Bunun geçmişte de yaşandığını anımsatan Erdoğan, "Geçmişte de malum Ecevit o zaman yine bir bayan milletvekilimize, şimdi Malezya Büyükelçimiz, ona 'susturun bu kadını' diye hakaret etmişti. Şimdi dün de herhalde oradan ilhamla Grup Başkanvekilimiz Özlem hanıma 'susturun bu kadını' diyecek kadar ahlaksız, edepsiz bir şekilde davranan bir CHP'nin yetkilileri var. Kimse kusura bakmasın, biz bu ahlaksızlara, edepsizlere prim verecek durumda değiliz." diye konuştu.
Cumhurbaşkanı Erdoğan, sözlerini şöyle sürdürdü:
"Tüm grubumuzun, hele hele bir bayan milletvekilimize, bir bayan Grup Başkanvekilimize bu şekilde saldıracak olan ahlaksız, edepsizlere bu Parlamento içinde Parlamentonun gereken cevabı da vermesi lazım. Ceza ise ceza vermesi lazım. Efendim işte 'Özür diledi.' Bıraksınlar bu işi. Bunlar öyle kuru özürle geçiştirilecek işler değil. Neyse Parlamentonun İçtüzüğündeki veya disiplindeki cezai müeyyideler bunların verilmesi lazım. Ve bu zatların yaptıkları ilk defa değil. Sürekli yaptıkları şeyler bunlar. Zaten bunların başkanları şahsıma, bir diğeri yine bir konuşmasında şahsıma yine bu Parlamentonun çatısı altında her türlü hakareti edepsizce yaptılar. Bunların edepsizlikleri karşısında artık susmak diye bir şey yok gereği neyse aynen bunlara cevabını vereceğiz."
- "Burası yol geçen hanı değil"
"Müslüman bir sokulduğu yerden bir daha sokulmaz.
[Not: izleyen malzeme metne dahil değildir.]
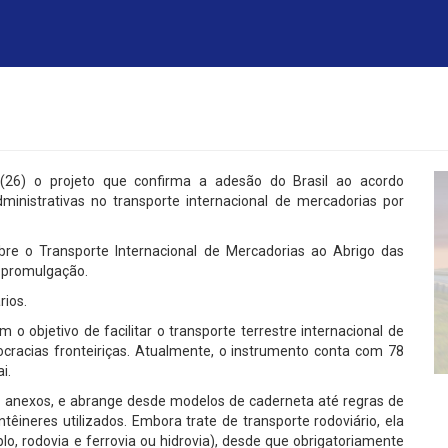
 (26) o projeto que confirma a adesão do Brasil ao acordo
dministrativas no transporte internacional de mercadorias por
e o Transporte Internacional de Mercadorias ao Abrigo das
a promulgação.
rios.
objetivo de facilitar o transporte terrestre internacional de
cracias fronteiriças. Atualmente, o instrumento conta com 78
i.
1 anexos, e abrange desde modelos de caderneta até regras de
êineres utilizados. Embora trate de transporte rodoviário, ela
o, rodovia e ferrovia ou hidrovia), desde que obrigatoriamente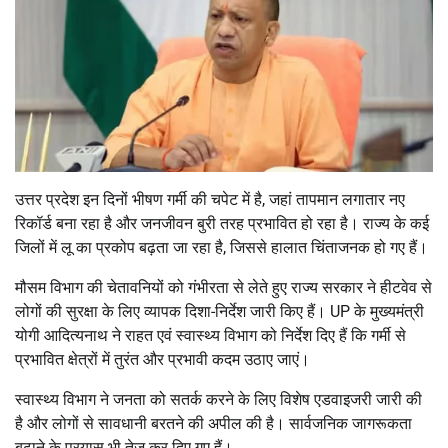
उत्तर प्रदेश इन दिनों भीषण गर्मी की चपेट में है, जहां तापमान लगातार नए
रिकॉर्ड बना रहा है और जनजीवन बुरी तरह प्रभावित हो रहा है। राज्य के कई
जिलों में लू का प्रकोप बढ़ता जा रहा है, जिससे हालात चिंताजनक हो गए हैं।
मौसम विभाग की चेतावनियों को गंभीरता से लेते हुए राज्य सरकार ने हीटवेव से
लोगों की सुरक्षा के लिए व्यापक दिशा-निर्देश जारी किए हैं। UP के मुख्यमंत्री
योगी आदित्यनाथ ने राहत एवं स्वास्थ्य विभाग को निर्देश दिए हैं कि गर्मी से
प्रभावित क्षेत्रों में तुरंत और प्रभावी कदम उठाए जाएं।
स्वास्थ्य विभाग ने जनता को सतर्क करने के लिए विशेष एडवाइजरी जारी की
है और लोगों से सावधानी बरतने की अपील की है। सार्वजनिक जागरूकता
बढ़ाने के प्रयास भी तेज कर दिए गए हैं।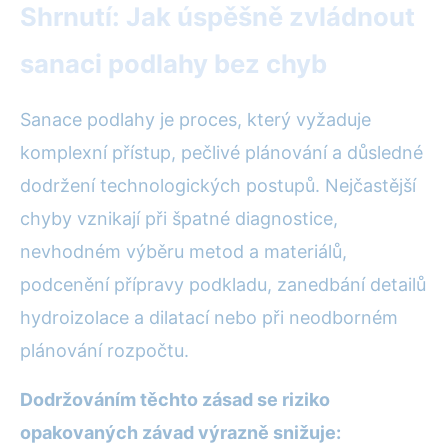
Shrnutí: Jak úspěšně zvládnout
sanaci podlahy bez chyb
Sanace podlahy je proces, který vyžaduje
komplexní přístup, pečlivé plánování a důsledné
dodržení technologických postupů. Nejčastější
chyby vznikají při špatné diagnostice,
nevhodném výběru metod a materiálů,
podcenění přípravy podkladu, zanedbání detailů
hydroizolace a dilatací nebo při neodborném
plánování rozpočtu.
Dodržováním těchto zásad se riziko
opakovaných závad výrazně snižuje: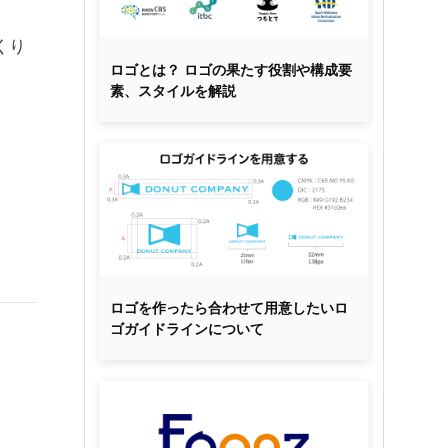
くり
ロゴとは？ ロゴの果たす役割や構成要
素、スタイルを解説
ロゴを作ったら合わせて用意したいロ
ゴガイドラインについて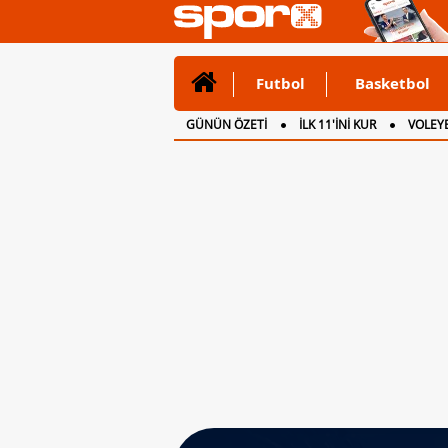
Futbol
Basketbol
GÜNÜN ÖZETİ
İLK 11'İNİ KUR
VOLEYB
CANLI ANLATIM
İNGİLTERE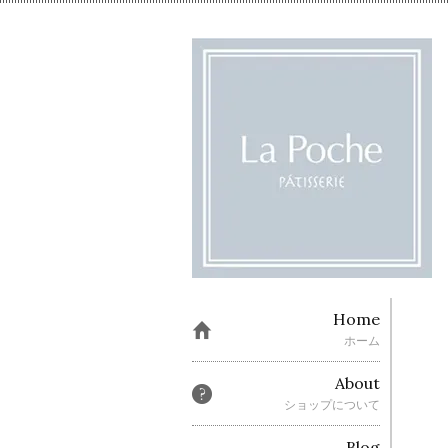
Home
ホーム
About
ショップについて
Blog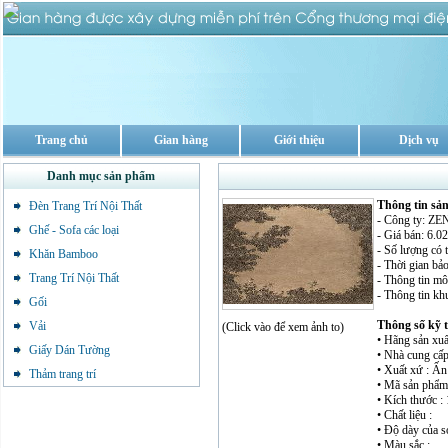
Trang chủ
Gian hàng
Giới thiệu
Dịch vụ
Danh mục sản phẩm
Thông tin sả
Đèn Trang Trí Nội Thất
- Công ty: 
Ghế - Sofa các loại
- Giá bán: 6.
- Số lượng có 
Khăn Bamboo
- Thời gian bảo
Trang Trí Nội Thất
- Thông tin mô 
- Thông tin kh
Gối
Thông số kỹ 
Vải
(Click vào để xem ảnh to)
• Hãng sản xu
Giấy Dán Tường
• Nhà cung cấp
• Xuất xứ : Ấ
Thảm trang trí
• Mã sản phẩm
• Kích thước 
• Chất liệu :
• Độ dày của sợ
• Màu sắc :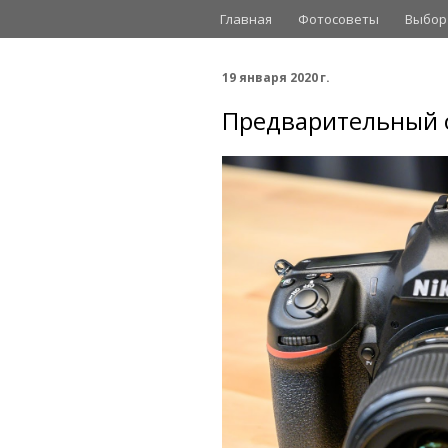
Главная
Фотосоветы
Выбор
19 января 2020 г.
Предварительный о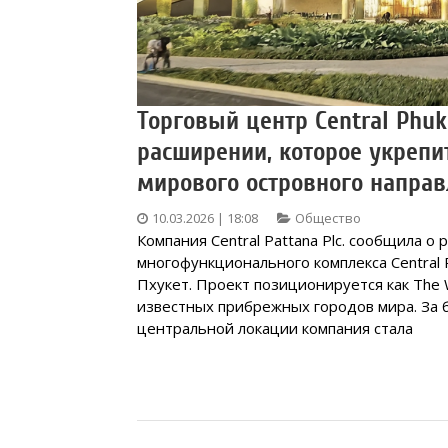
Торговый центр Central Phu
расширении, которое укрепи
мирового островного напр
10.03.2026 | 18:08
Общество
Компания Central Pattana Plc. сообщила о
многофункционального комплекса Central 
Пхукет. Проект позиционируется как The W
известных прибрежных городов мира. За б
центральной локации компания стала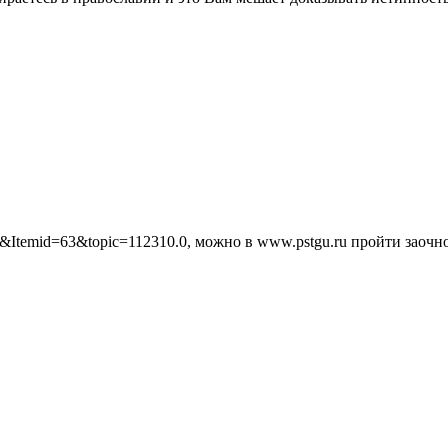
mf&Itemid=63&topic=112310.0, можно в www.pstgu.ru пройти заоч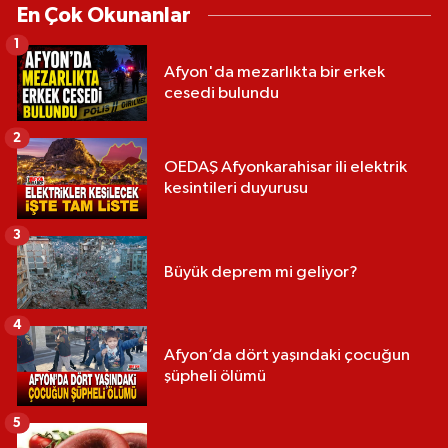
En Çok Okunanlar
1
Afyon'da mezarlıkta bir erkek
cesedi bulundu
2
OEDAŞ Afyonkarahisar ili elektrik
kesintileri duyurusu
3
Büyük deprem mi geliyor?
4
Afyon’da dört yaşındaki çocuğun
şüpheli ölümü
5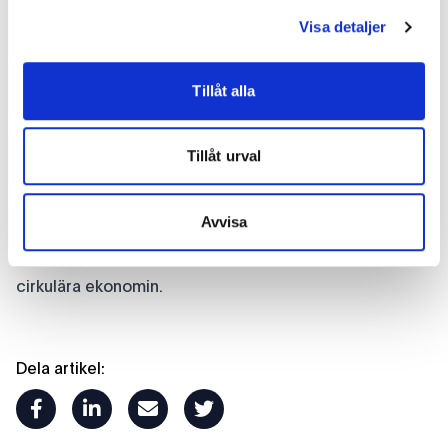
viktigt. Vissa företag och kommuner säger ju att de
Visa detaljer
inte kan köpa återtillverkat, men då kan de åtminstone
sälja av den utrustning som inte längre används. Ett
Tillåt alla
annat sätt är att använda sig av serviceavtal på IT där
man hyr utrustningen under en begränsad period. Då
kan ju utrustningen cirkuleras med er för att sedan
Tillåt urval
användas igen av någon annan.
Är ni intresserade av hur ert företag kan gynnas av
Avvisa
cirkulära lösningar?
Hör av er!
Vi är redo att hjälpa er ta steget in i den
cirkulära ekonomin.
Dela artikel:
facebook
linkedin
mail
twitter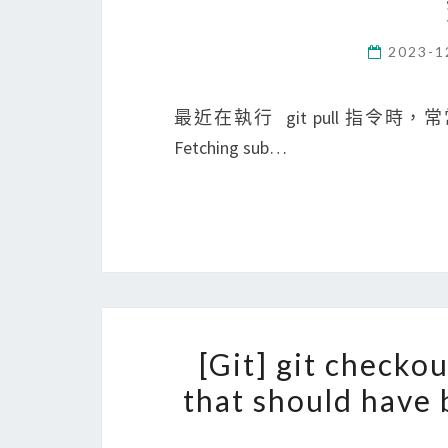
2023-1
最近在執行 git pull 指令時，常常出現一
Fetching sub…
[Git] git check
that should have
Bunu bileceğiz." diyen Erdoğan, grup başkanvekillerinin hukukunu tüm grup olarak en yüksek seviyede korumanın herkesin görevi olduğunun altını çizdi.
Erdoğan, grupta olmadığı için olup bitenleri sonradan dinlediğini belirterek, "Burası yol geçen hanı değil, burası bir Parlamentodur. Dolayısıyla bu Parlamentonun içerisinde özellikle Grup Başkanvekili bir hanım kardeşimizin hukukunu sonuna kadar korumak bizim görevimizdir. Bu hastalıklı zihniyete rağmen biz güçlüyüz ve güçlenerek yolumuza devam diyoruz. Ülkemizi bunlara rağmen kalkındırıyoruz, kalkındırmaya da devam edeceğiz." şeklinde konuştu.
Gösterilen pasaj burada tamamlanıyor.